CDS-PP: Movimento interno exige “mais diálogo” à direção do partido

Pedro Borges de Lemos, da concelhia de Lisboa do CDS-PP e que lidera este movimento, defendeu a necessidade partido “dar voz e respeitar as bases, o que não se tem verificado com a atual direcção”.

Movimento interno do CDS-PP “CDSXXI Futuro no Presente” reuniu-se no Porto para pedir “mais diálogo” à direção do partido, acusando-a de seguir uma linha não de procura de consensos, mas de confronto. Pedro Borges de Lemos promete apresentar uma moção no próximo congresso.

O encontro contou com perto de uma centena de militantes e simpatizantes do CDS-PP e teve como oradores o ex-presidente da Câmara Municipal do Porto Nuno Cardoso e o ex-deputado PSD António Vilar.

Pedro Borges de Lemos, da concelhia de Lisboa do CDS-PP e que lidera este movimento, defendeu a necessidade partido “dar voz e respeitar as bases, o que não se tem verificado com a atual direcção”.

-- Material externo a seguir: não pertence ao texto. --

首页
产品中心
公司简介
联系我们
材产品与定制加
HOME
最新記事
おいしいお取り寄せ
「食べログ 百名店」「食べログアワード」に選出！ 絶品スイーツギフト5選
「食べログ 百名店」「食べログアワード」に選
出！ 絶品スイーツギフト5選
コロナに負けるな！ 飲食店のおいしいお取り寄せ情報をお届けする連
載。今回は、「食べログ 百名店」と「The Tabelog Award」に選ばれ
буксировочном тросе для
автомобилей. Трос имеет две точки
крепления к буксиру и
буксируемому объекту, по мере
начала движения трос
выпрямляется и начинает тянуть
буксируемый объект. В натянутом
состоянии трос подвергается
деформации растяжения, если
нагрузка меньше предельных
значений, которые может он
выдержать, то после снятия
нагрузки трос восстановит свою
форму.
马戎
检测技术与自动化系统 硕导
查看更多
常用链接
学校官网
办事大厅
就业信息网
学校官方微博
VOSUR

Defendeu, também, que o partido deve ter uma vocação de governo, seguindo “um caminho separado e independente do PSD ou de qualquer outra força política”, mas que “deve estar disponível para convergências com quaisquer executivos nas grandes reformas do Estado”.

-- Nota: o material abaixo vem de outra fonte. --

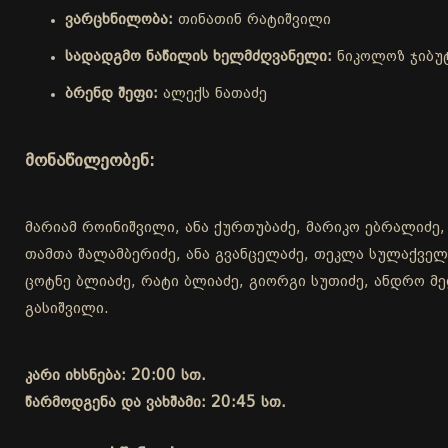
ვარცხნილობა:
თინათინ რატიშვილი
სადადგმო ნაწილის ხელმძღვანელი:
ნიკოლოზ ჯიბუ
ბრენდ შეფი:
ალექს ნათაძე
მონაწილეობენ:
მარიამ როინიშვილი, ანა ქურთუბაძე, მარიკო ებრალიძე,
თამთა შალამბერიძე, ანა გვანცელაძე, თეკლა სულაქველი
ცოტნე ბლიაძე, რატი ბლიაძე, გიორგი სუთიძე, ანდრო მელ
გასიშვილი.
კარი იხსნება: 20:00 სთ.
წარმოდგენა და ვახშამი: 20:45 სთ.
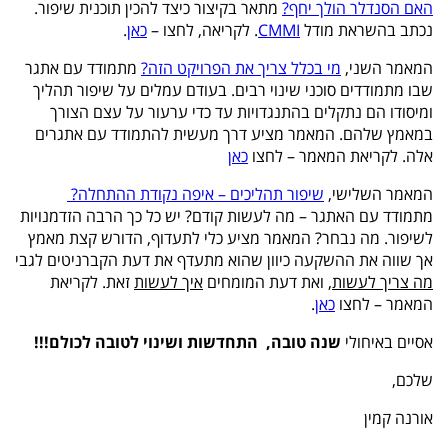
האם הסנדלר הולך יחף
?
מתאר בקיצור כיצד להכין תוכנית שיפור.
נכתב בהשראת מודל
CMMI
. לקריאה, לחצו –
כאן
.
המאמר השני,
מי בכלל צריך את הפרויקט הזה?
מתמודד עם אתגר
שבו מתמודדים סוכני שינוי רבים. בעודם עמלים על שיפור תהליך
ומיסודו הם נתקלים בהתנגדויות עד כדי ערעור על עצם הצורך
במאמץ שלהם. המאמר מציע דרך מעשית להתמודד עם אתגרים
אלה. לקריאת המאמר – לחצו
כאן
המאמר השלישי,
שיפור תהליכים – איפה נקודת ההתחלה
?
מתמודד עם האתגר – מה לעשות קודם? יש כל כך הרבה הזדמנויות
לשיפור. מה נבחר? המאמר מציע כלי לתעדוף, הדורש קצת מאמץ
אך שווה את ההשקעה כיוון שהוא מתעדף את דעת הקברניטים לגבי
מה צריך לעשות
, ואת דעת המומחים
איך לעשות
זאת. לקריאת
המאמר – לחצו
כאן
.
אסיים באיחולי
שנה
טובה,
התחדשות
ושינוי לטובה
לכולם
!!!
שלכם,
אורנה קמין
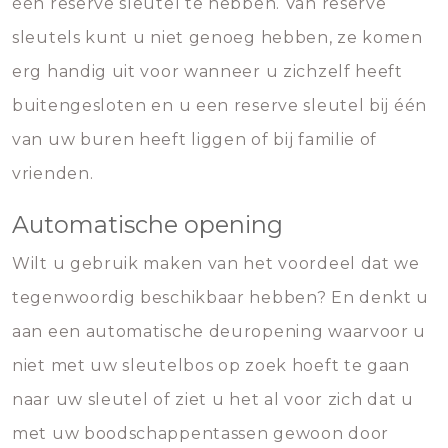
één reserve sleutel te hebben. Van reserve
sleutels kunt u niet genoeg hebben, ze komen
erg handig uit voor wanneer u zichzelf heeft
buitengesloten en u een reserve sleutel bij één
van uw buren heeft liggen of bij familie of
vrienden.
Automatische opening
Wilt u gebruik maken van het voordeel dat we
tegenwoordig beschikbaar hebben? En denkt u
aan een automatische deuropening waarvoor u
niet met uw sleutelbos op zoek hoeft te gaan
naar uw sleutel of ziet u het al voor zich dat u
met uw boodschappentassen gewoon door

E criticou o facto de o partido estar” cada vez mais afastado da sua matriz democrata-cristã” e a seguir “uma linha que não promove a cultura do diálogo e dos consensos, mas uma linha destrutiva e radical que nunca foi a do CDS-PP”.

Borges de Lemos disse que ainda não decidiu se avança para uma candidatura à liderança do partido já no próximo congresso, mas prometeu que o movimento apresentará uma moção, com propostas que diz irem “ao encontro das necessidades dos militantes e daqueles que estão descontentes com a atual liderança”.

Estiveram presentes no encontro atuais e antigos dirigentes do CDS-PP, como o ex-deputado e presidente da distrital de Lisboa da Federação dos Trabalhadores Democratas Cristãos, Ismael Pimentel, a ex-presidente da distrital de Coimbra Sónia Sousa Mendes e presidentes de concelhias do partido.